Tentorio’s assistant, Fr. Giovanni Vettorello, Pime, admitted that he was also stunned upon learning that his fellow missionary was gunned down. Vettorello was already in Kidapawan City on Sunday afternoon and was supposed to attend the meeting on Monday.
“We were already in Kidapawan when a fellow priest received a text message that Fr. Pops was gunned down in Arakan. My first reaction was, ‘I couldn’t believe it.’ So I grabbed my mobile phone and called Pops’s number. One of his staff answered my call. It was [only] then when I believed that he is gone,” the 43-year-old Pime missionary recalled in the dialect.
Like Liboon, Vettorello said Fr. Tentorio has not shared anything concerning his security issues.
The last time he saw the late priest scared and threatened was in 2003 when vigilante Lumad, known as Alamara, were hunting to kill Fr. Tentorio for his stance against the entry of large-scale plantations, mining and human-rights violations, recalled Vettorello.
Town Councilor Richard Gayatin said he and his fellow town officials were also shocked with the killing of Tentorio.

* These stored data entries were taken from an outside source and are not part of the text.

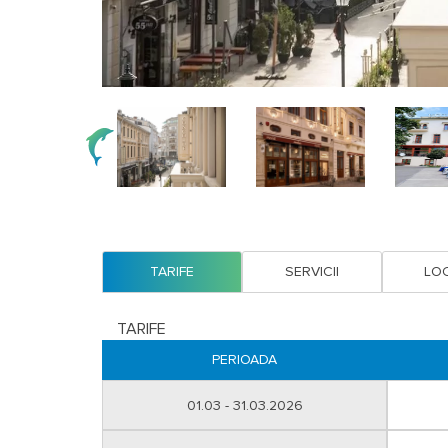
TARIFE
SERVICII
LOC
TARIFE
PERIOADA
01.03 - 31.03.2026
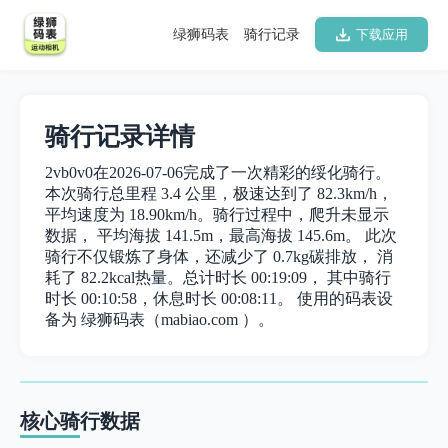
绿狮码表
骑行记录
下载应用
骑行记录详情
2vb0v0在2026-07-06完成了一次精彩的绥化骑行。
本次骑行总里程 3.4 公里，极速达到了 82.3km/h，
平均速度为 18.90km/h。骑行过程中，爬升未显示
数据， 平均海拔 141.5m，最高海拔 145.6m。 此次
骑行不仅锻炼了身体，还减少了 0.7kg碳排放， 消
耗了 82.2kcal热量。总计时长 00:19:09， 其中骑行
时长 00:10:58，休息时长 00:08:11。 使用的码表设
备为 绿狮码表（mabiao.com ）。
核心骑行数据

Gayatin, a former church worker in the parish here, said they have not heard any security issues concerning the priest.
“Although Fr. Pops has been opposing the entry of large-scale plantations and mining here but that was years ago. [There were] no other controversial issues these days that involved the priest or the church,” he said in an interview.
A personal request
IN the 1990s, Fr. Tentorio planted several mahogany trees at the back of the convent.
Jerome Tacudao, who was then nine years old, recalled that the priest told him one of the trees must be used for his coffin when he would die. Fr. Tentorio stayed in Tacudao’s grandfather’s house for a while when he arrived in Arakan.
“He told us that if he will die and the trees are not yet fully grown, he would still want us to make a coffin out of the trees even if the coffin is made of round timbers,” Tacudao, now 31, recalled.
Liboon said the priest said the same to them.
On the day Fr. Tentorio was murdered, the mahogany was felled. His body will be transferred from blue coffin when his mahogany-made coffin is built.
Liboon also disclosed that Fr. Tentorio wanted to be cremated and divide his ashes into three: one to be scattered at Sitio Bantok in Barangay Tumanding, another part in the parish grounds and another in Kidapawan Diocese where his fellow Pime missionary Fr. Tulio Favali is buried.
Sitio Bantok is where Fr. Tentorio established a day- care center and a training facility for the Lumad.
Favali was gunned down by a paramilitary group led by Nortberto Manero on April 11, 1985, in Tulunan town, also in North Cotabato.